Oleh: Atjep Amri Wahyudi (46)
Seandainya “dianggap” sebagai suatu tontonan reality show, boleh jadi kasus pembunuhan Brigadir Joshua yang sekarang sedang berproses di pengadilan akan memperoleh rating yang tinggi.
Betapa tidak? Di acara sidang perdana yakni pembacaan tuntutan oleh Jaksa, acara disiarkan langsung oleh stasiun TV sampai jauh malam hari.
Dan itu masih berlangsung sampai hari ini dengan tersangka yang silih berganti.
Dalam essay ini penulis tidak bermaksud mengupas proses hukumnya, karena bagaimanapun itu domain para stake holders di lingkungan pengadilan.
Yang hendak penulis soroti adalah betapa kasus tewasnya seorang anak manusia karena ulah manusia yang lain sampai mampu menyedot perhatian yang sedemikian besar dari masyarakat.
Kalau penulis tidak salah memberi “penilaian”, maka perhatian masyarakat ke kasus pembunuhan Brigadir Joshua ini melebihi kasus Kanjuruhan. Padahal korban Kanjuruhan di atas 100 orang!

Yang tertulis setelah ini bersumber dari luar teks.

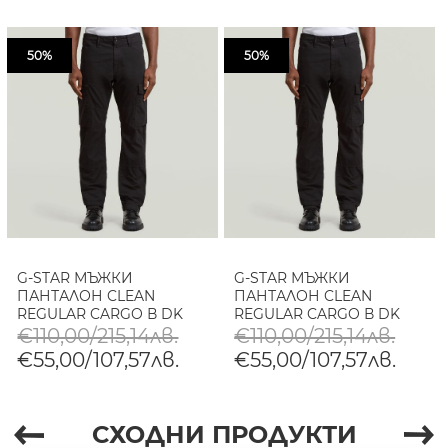
50%
50%
G-STAR МЪЖКИ
G-STAR МЪЖКИ
ПАНТАЛОН CLEAN
ПАНТАЛОН CLEAN
REGULAR CARGO В DK
REGULAR CARGO В DK
BLACK GD
BLACK GD
€110,00/215,14лв.
€110,00/215,14лв.
€55,00/107,57лв.
€55,00/107,57лв.
СХОДНИ ПРОДУКТИ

Ketika Brigadir Joshua terbunuh (8/7/2022) dan diumumkan ke publik tiga hari kemudian, tak lama kemudian tidak kurang dari 97 orang (baik aparat kepolisian maupun non polisi) terkena dampaknya, termasuk dua orang jenderal polisi.
Kasus tewasnya Brigadir Joshua ini (ada juga yang menyebutnya sebagai “kasus Sambo” mengacu kepada sang jenderal polisi terduga otak pembunuhan) yang menyeret hampir seratus orang mengingatkan kita kepada peristiwa pad abad 12 tepatnya di Kerajaan Singosari (sekarang wilayah Kabupaten Malang, Jawa Timur).
Alkisah ada seorang pria di daerah itu yang bernama Ken Arok. Ia dikenal sebagai seorang preman namun mempunyai ambisi yang tinggi dalam upaya memperbaiki kualitas kehidupannya.
Ia mempunyai seorang kawan yang bernama Kebo Ijo, yang mempunyai sifat kebalikan dari Ken Arok, yakni pemalas, suka mabuk dan berhalusinasi.
Suatu saat Ken Arok memesan sebilah keris kepada ahli pembuat keris bernama Gandring. Kalau sekarang mungkin disebut pande besi, kalau dulu disebut mpu.
Nah, karena jadwal rampung keris tidak sesuai dengan yang dijanjikan, Ken Arok murka.
Ditusuklah Mpu Gandring memakai keris tadi hingga tewas. Sebelum jiwanya lepas dari raga Mpu Gandring mengeluarkan kutukan yakni keris Ken Arok akan minta nyawa dari tujuh orang.